Directions issued by the Supreme Court

  1. Political parties must post information on candidates’ criminal records on the homepage of their websites, making it easier for voters to access the information that must be provided. It will also be necessary to include a caption on the web page that reads “candidates with criminal antecedents.”
  2. The ECI has been asked to develop a specific mobile application incorporating information submitted by candidates regarding their criminal history so that any voter can access this information with a single tap on his or her phone.
  3. The ECI has been asked to conduct a comprehensive public awareness campaign to inform every voter about his right to know and the availability of information on all contesting candidates’ criminal backgrounds. This will be done on a variety of platforms, such as social media, websites, television commercials, prime-time debates, booklets, and so on. Within four weeks, a fund must be established for this purpose, into which fines for contempt of court may be directed to be paid.
  4. For the aforementioned purposes, the ECI is also directed to establish a separate cell that will monitor required compliances so that this Court can be informed promptly of any political party’s non-compliance with the directions contained in this Court’s Orders, as fleshed out by the ECI in instructions, letters, and circulars issued in this regard;
  5. It is clarified that the SC Order dated 13.02.2020 be updated and that the details that must be released must be published within 48 hours of the candidate’s selection and not more than two weeks before the first day for filing nominations.
  6. It is reiterated that if a political party fails to submit such a compliance report to the ECI, the ECI will bring such non-compliance to the attention of this Court as contempt of this Court’s Orders/Directions, which will be taken extremely seriously in the future.

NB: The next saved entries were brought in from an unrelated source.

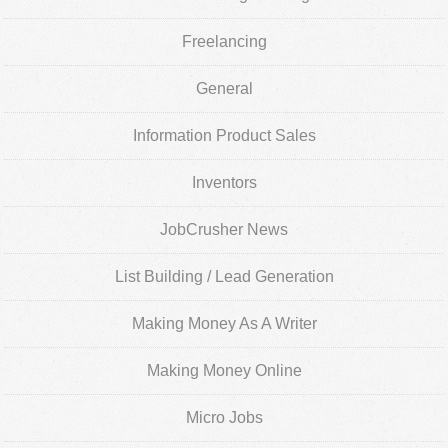
Freelancing
General
Information Product Sales
Inventors
JobCrusher News
List Building / Lead Generation
Making Money As A Writer
Making Money Online
Micro Jobs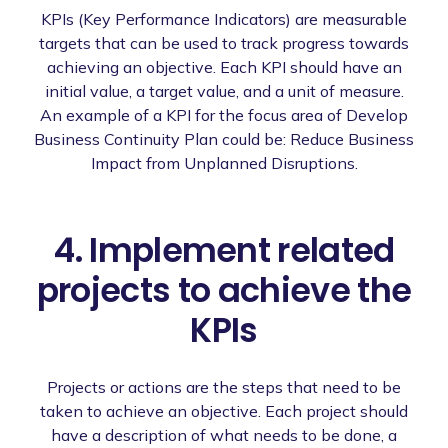
KPIs (Key Performance Indicators) are measurable
targets that can be used to track progress towards
achieving an objective. Each KPI should have an
initial value, a target value, and a unit of measure.
An example of a KPI for the focus area of Develop
Business Continuity Plan could be: Reduce Business
Impact from Unplanned Disruptions.
4. Implement related
projects to achieve the
KPIs
Projects or actions are the steps that need to be
taken to achieve an objective. Each project should
have a description of what needs to be done, a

Possible solutions for the loopholes in the system

These responses add little to the already-existing body of knowledge about the criminal backgrounds of contestants. The most serious issue of contending candidates submitting false and incomplete information is likely to improve when candidate information is made more widely available on numerous platforms. While the current judgment is a positive step toward greater accountability and openness, it does not address the need to reduce political criminalization and the ongoing problem of monitoring and compliance. There needs to be stricter legislation that governs. Significant efforts must be made to clean up the contaminated political stream by banning those with criminal backgrounds from even considering entering politics.

Political parties are likely to present generic arguments with little substance, contradicting the objective of these directives, based on recent experience. Despite the preceding instructions on “source of income,” most candidates stated general sources rather than identifying their true source of income. Parties and candidates even disobeyed orders not to publish pending criminal cases in publications and on television. As a result, these improvements will only be useful if the ECI keeps a close eye on things and all political parties follow the rules.

Conclusion 

To summarize, candidates have been required to provide details of any outstanding criminal histories to the ECI since 2002. The Supreme Court’s decision in 2018 mandated that these facts be disclosed on the website of the relevant political party, as well as in newspapers and television stations. In the 2020 judgment, this was extended to include official social media outlets. But until and unless stricter regimes for disallowing the candidates with criminals are brought into action, our leaders will continue to have criminal records. The 2021 judgement has given us some hopes that there will be decriminalisation in politics but as said by the Court in this case the judiciary’s hands are tied and the legislature can only take the necessary steps.